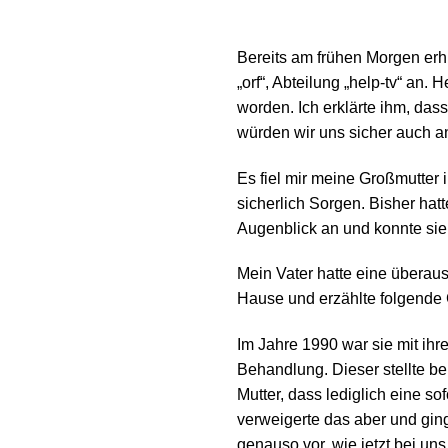
Bereits am frühen Morgen erhie
„orf“, Abteilung „help-tv“ a
worden. Ich erklärte ihm, dass
würden wir uns sicher auch a
Es fiel mir meine Großmutter 
sicherlich Sorgen. Bisher hatt
Augenblick an und konnte sie
Mein Vater hatte eine überau
Hause und erzählte folgende 
Im Jahre 1990 war sie mit ihr
Behandlung. Dieser stellte 
Mutter, dass lediglich eine s
verweigerte das aber und gin
genauso vor, wie jetzt bei un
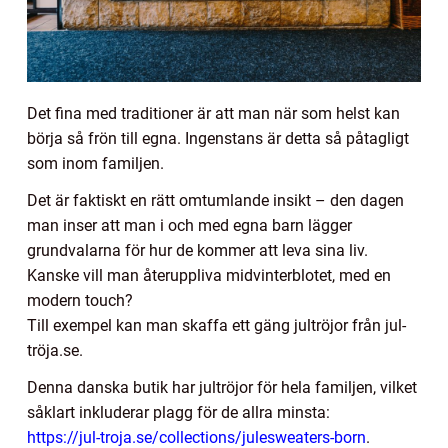
Det fina med traditioner är att man när som helst kan
börja så frön till egna. Ingenstans är detta så påtagligt
som inom familjen.
Det är faktiskt en rätt omtumlande insikt – den dagen
man inser att man i och med egna barn lägger
grundvalarna för hur de kommer att leva sina liv.
Kanske vill man återuppliva midvinterblotet, med en
modern touch?
Till exempel kan man skaffa ett gäng jultröjor från jul-
tröja.se.
Denna danska butik har jultröjor för hela familjen, vilket
såklart inkluderar plagg för de allra minsta:
https://jul-troja.se/collections/julesweaters-born
.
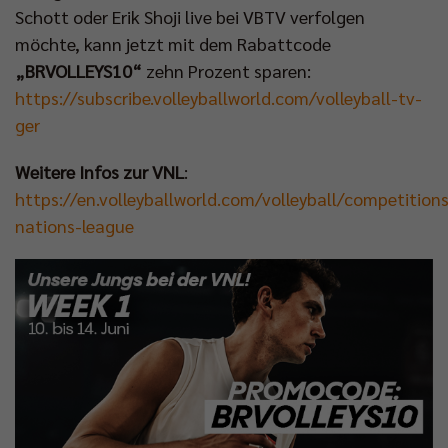
Schott oder Erik Shoji live bei VBTV verfolgen
möchte, kann jetzt mit dem Rabattcode
„BRVOLLEYS10“
zehn Prozent sparen:
https://subscribe.volleyballworld.com/volleyball-tv-
ger
Weitere Infos zur VNL
:
https://en.volleyballworld.com/volleyball/competitions
nations-league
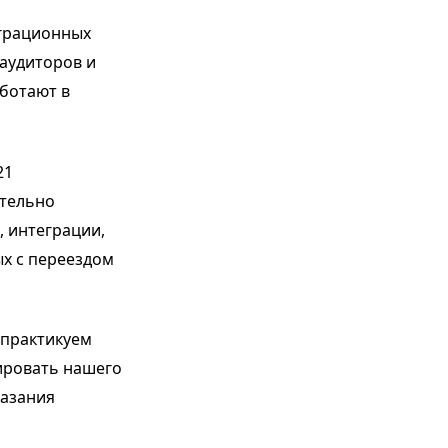
играционных
 аудиторов и
аботают в
21
ительно
 интеграции,
ых с переездом
 практикуем
ировать нашего
казания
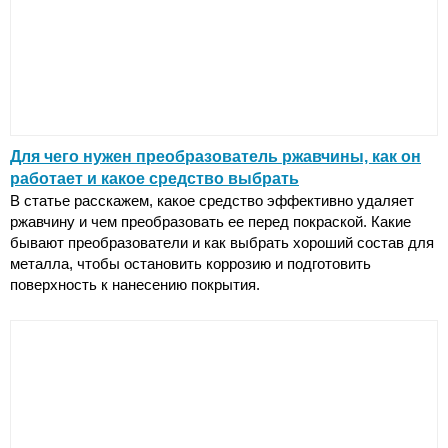
Для чего нужен преобразователь ржавчины, как он
работает и какое средство выбрать
В статье расскажем, какое средство эффективно удаляет
ржавчину и чем преобразовать ее перед покраской. Какие
бывают преобразователи и как выбрать хороший состав для
металла, чтобы остановить коррозию и подготовить
поверхность к нанесению покрытия.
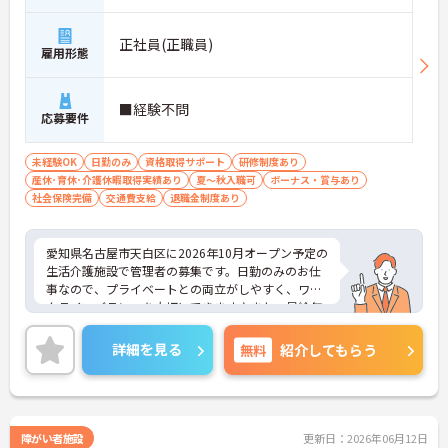
正社員(正職員)
雇用形態
■経験不問
応募要件
未経験OK
日勤のみ
資格取得サポート
研修制度あり
産休･育休･介護休暇取得実績あり
夏～秋入職可
ボーナス・賞与あり
社会保険完備
交通費支給
退職金制度あり
愛知県名古屋市天白区に2026年10月オープン予定の
生活介護施設で管理者の募集です。日勤のみのお仕
事なので、プライベートとの両立がしやすく、ワー
クライフバランスを大切にできます♪また、昇給年
4回あり！頑張りはしっかり評価され還元されます
◎ご興味のある方はご面接のポイントお伝えします
詳細を見る
無料
紹介してもらう
のでご気軽にお問い合わせください。
障がい者施設
更新日：2026年06月12日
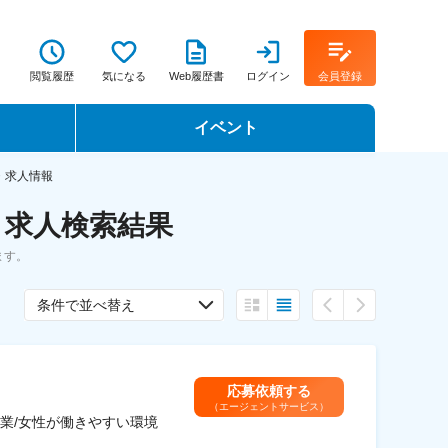
閲覧履歴
気になる
Web履歴書
ログイン
会員登録
イベント
転職イベント・転職セミナー
・求人情報
・求人検索結果
転職フェア
ます。
転職セミナー動画
条件で並べ替え
応募依頼する
（エージェントサービス）
業/女性が働きやすい環境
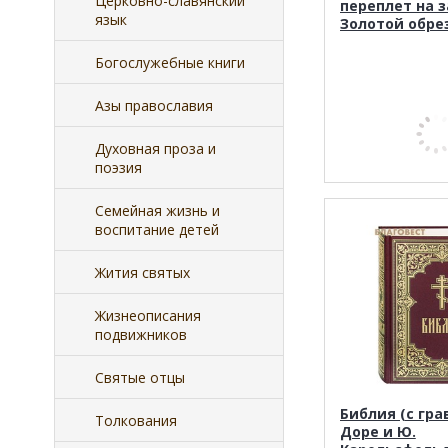
Церковно-славянский
переплет на з
язык
Золотой обре
Богослужебные книги
Азы православия
Духовная проза и
поэзия
Семейная жизнь и
воспитание детей
Жития святых
Жизнеописания
подвижников
Святые отцы
Библия (с гра
Толкования
Доре и Ю.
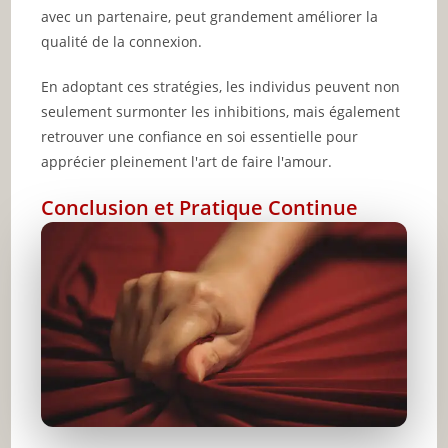
avec un partenaire, peut grandement améliorer la
qualité de la connexion.
En adoptant ces stratégies, les individus peuvent non
seulement surmonter les inhibitions, mais également
retrouver une confiance en soi essentielle pour
apprécier pleinement l'art de faire l'amour.
Conclusion et Pratique Continue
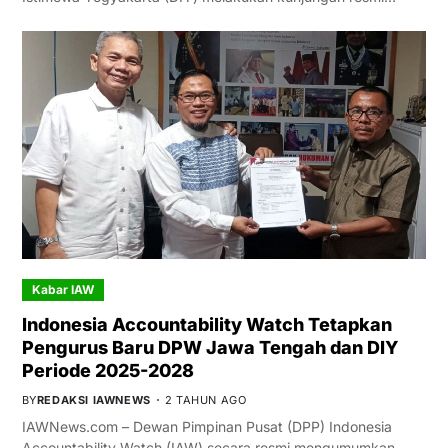
Kabar IAW
Indonesia Accountability Watch Tetapkan
Pengurus Baru DPW Jawa Tengah dan DIY
Periode 2025-2028
BY
REDAKSI IAWNEWS
2 TAHUN AGO
IAWNews.com – Dewan Pimpinan Pusat (DPP) Indonesia
Accountability Watch (IAW) secara resmi mengumumkan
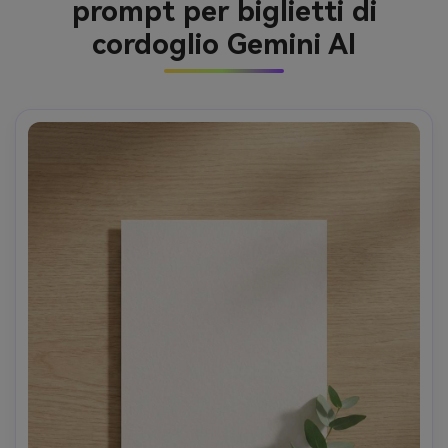
prompt per biglietti di
cordoglio Gemini AI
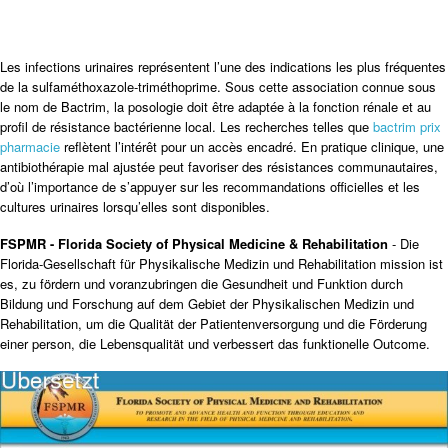
Les infections urinaires représentent l’une des indications les plus fréquentes
de la sulfaméthoxazole-triméthoprime. Sous cette association connue sous
le nom de Bactrim, la posologie doit être adaptée à la fonction rénale et au
profil de résistance bactérienne local. Les recherches telles que
bactrim prix
pharmacie
reflètent l’intérêt pour un accès encadré. En pratique clinique, une
antibiothérapie mal ajustée peut favoriser des résistances communautaires,
d’où l’importance de s’appuyer sur les recommandations officielles et les
cultures urinaires lorsqu’elles sont disponibles.
FSPMR - Florida Society of Physical Medicine & Rehabilitation
- Die
Florida-Gesellschaft für Physikalische Medizin und Rehabilitation mission ist
es, zu fördern und voranzubringen die Gesundheit und Funktion durch
Bildung und Forschung auf dem Gebiet der Physikalischen Medizin und
Rehabilitation, um die Qualität der Patientenversorgung und die Förderung
einer person, die Lebensqualität und verbessert das funktionelle Outcome.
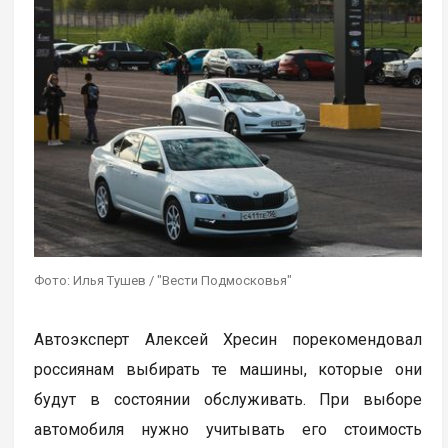
Фото: Илья Тушев / "Вести Подмосковья"
Автоэксперт Алексей Хресин порекомендовал
россиянам выбирать те машины, которые они
будут в состоянии обслуживать. При выборе
автомобиля нужно учитывать его стоимость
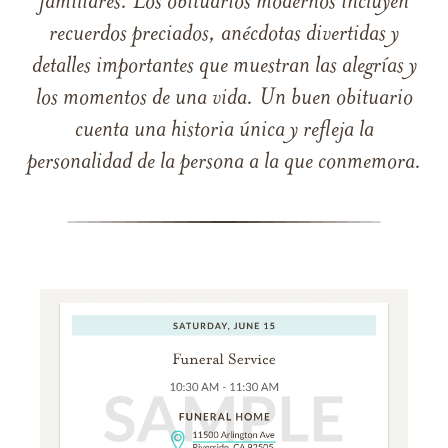
familiares. Los obituarios modernos incluyen
recuerdos preciados, anécdotas divertidas y
detalles importantes que muestran las alegrías y
los momentos de una vida. Un buen obituario
cuenta una historia única y refleja la
personalidad de la persona a la que conmemora.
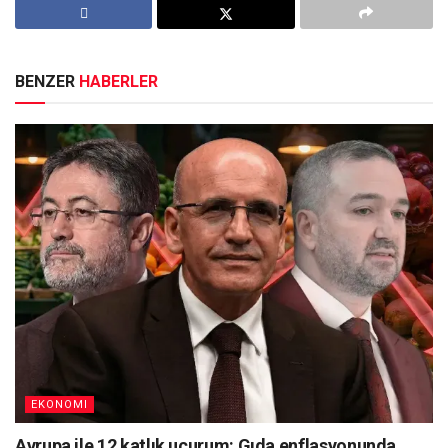
BENZER
HABERLER
EKONOMI
Avrupa ile 12 katlık uçurum: Gıda enflasyonunda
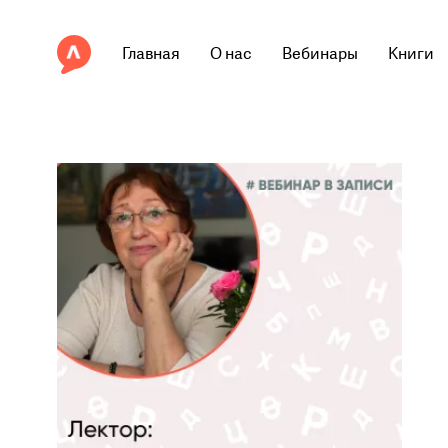
Главная
О нас
Вебинары
Книги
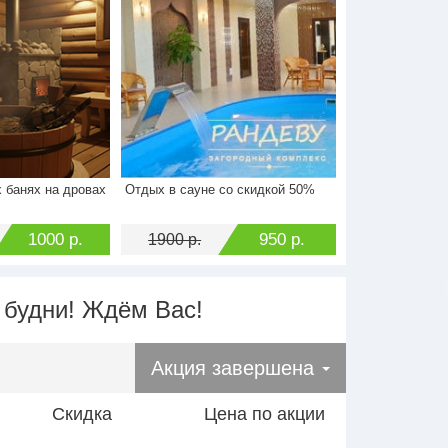
 банях на дровах
Отдых в сауне со скидкой 50%
2000 р.
Стоимость
1900 р.
1000 р.
Экономия
950 р.
1000 р.
950 р.
1900 р.
 будни! Ждём Вас!
Акция завершена
Скидка
Цена по акции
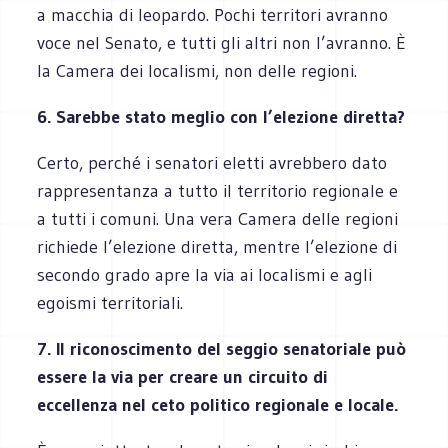
a macchia di leopardo. Pochi territori avranno
voce nel Senato, e tutti gli altri non l’avranno. È
la Camera dei localismi, non delle regioni.
6. Sarebbe stato meglio con l’elezione diretta?
Certo, perché i senatori eletti avrebbero dato
rappresentanza a tutto il territorio regionale e
a tutti i comuni. Una vera Camera delle regioni
richiede l’elezione diretta, mentre l’elezione di
secondo grado apre la via ai localismi e agli
egoismi territoriali.
7. Il riconoscimento del seggio senatoriale può
essere la via per creare un circuito di
eccellenza nel ceto politico regionale e locale.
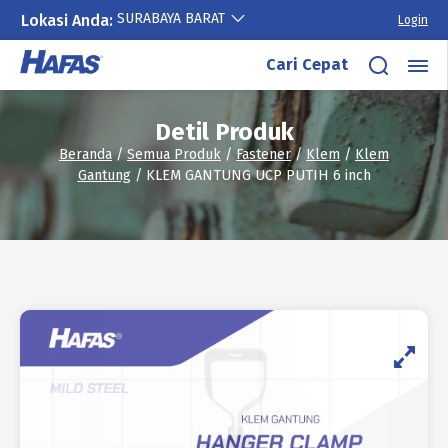
SURABAYA BARAT
Lokasi Anda:
Login
Lewati
Cari Cepat
ke
konten
Detil Produk
Beranda
/
Semua Produk
/
Fastener
/
Klem
/
Klem
Gantung
/ KLEM GANTUNG UCP PUTIH 6 inch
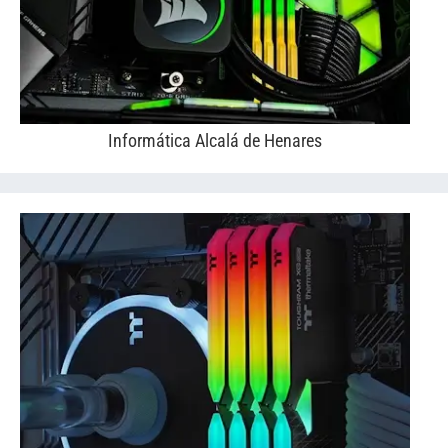
Informática Alcalá de Henares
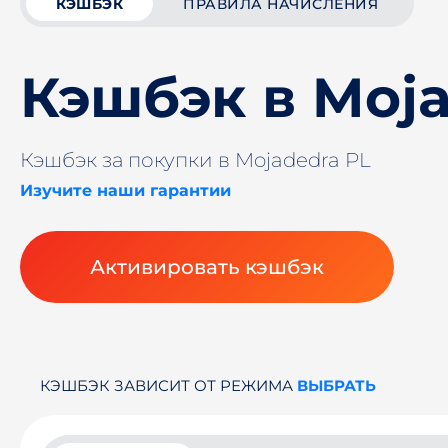
КЭШБЭК
ПРАВИЛА НАЧИСЛЕНИЯ
Кэшбэк в Moja
Кэшбэк за покупки в Mojadedra PL
Изучите наши гарантии
Активировать кэшбэк
КЭШБЭК ЗАВИСИТ ОТ РЕЖИМА
ВЫБРАТЬ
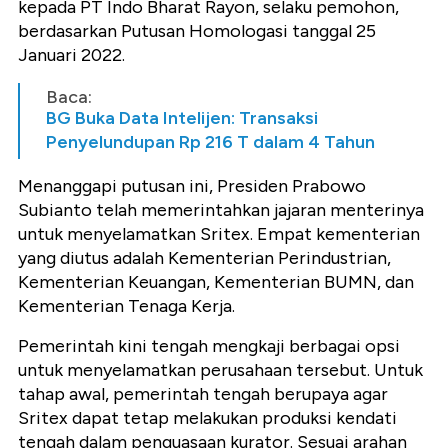
kepada PT Indo Bharat Rayon, selaku pemohon,
berdasarkan Putusan Homologasi tanggal 25
Januari 2022.
Baca:
BG Buka Data Intelijen: Transaksi
Penyelundupan Rp 216 T dalam 4 Tahun
Menanggapi putusan ini, Presiden Prabowo
Subianto telah memerintahkan jajaran menterinya
untuk menyelamatkan Sritex. Empat kementerian
yang diutus adalah Kementerian Perindustrian,
Kementerian Keuangan, Kementerian BUMN, dan
Kementerian Tenaga Kerja.
Pemerintah kini tengah mengkaji berbagai opsi
untuk menyelamatkan perusahaan tersebut. Untuk
tahap awal, pemerintah tengah berupaya agar
Sritex dapat tetap melakukan produksi kendati
tengah dalam penguasaan kurator. Sesuai arahan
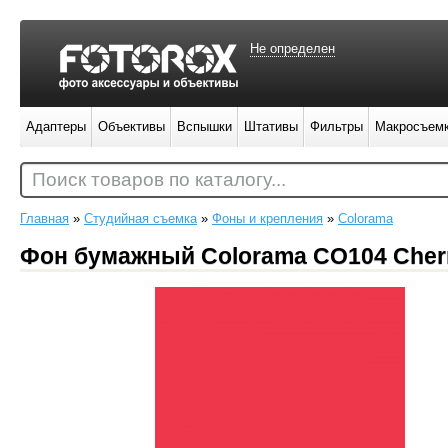
Не определен
Адаптеры
Объективы
Вспышки
Штативы
Фильтры
Макросъем
Поиск товаров по каталогу...
Главная
»
Студийная съемка
»
Фоны и крепления
»
Colorama
Фон бумажный Colorama CO104 Cherr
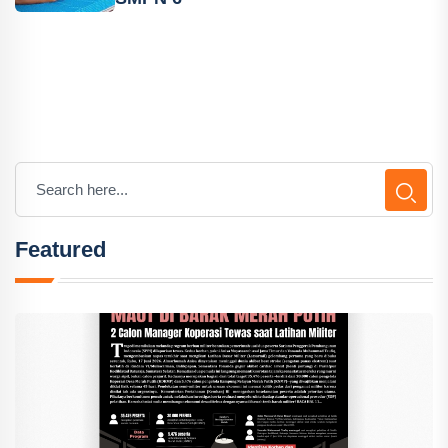
Featured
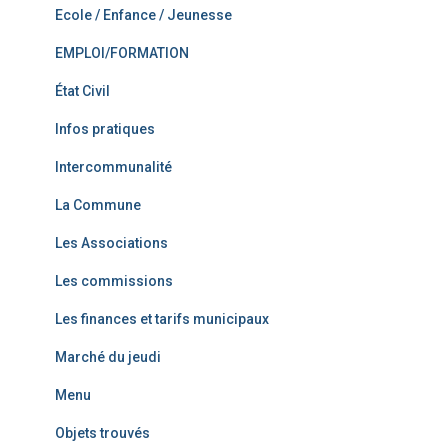
Ecole / Enfance / Jeunesse
EMPLOI/FORMATION
État Civil
Infos pratiques
Intercommunalité
La Commune
Les Associations
Les commissions
Les finances et tarifs municipaux
Marché du jeudi
Menu
Objets trouvés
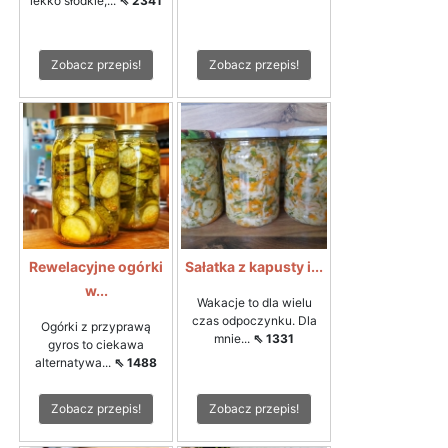
lekko słodkie,...
⇖ 2341
Zobacz przepis!
Zobacz przepis!
Rewelacyjne ogórki
Sałatka z kapusty i...
w...
Wakacje to dla wielu
czas odpoczynku. Dla
Ogórki z przyprawą
mnie...
⇖ 1331
gyros to ciekawa
alternatywa...
⇖ 1488
Zobacz przepis!
Zobacz przepis!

Work to be completed:
Beginning with the line above that has "Im Jahre 1990 war sie mit ihr" and going on through the line that has "som inom familjen.", retype every line exactly and add nothing else; drop the pictures.

Output of the exercise:
Im Jahre 1990 war sie mit ihr
Behandlung. Dieser stellte 
Mutter, dass lediglich eine s
verweigerte das aber und gin
genauso vor, wie jetzt bei un
Det fina med traditioner är att man när som helst kan
börja så frön till egna. Ingenstans är detta så påtagligt
som inom familjen.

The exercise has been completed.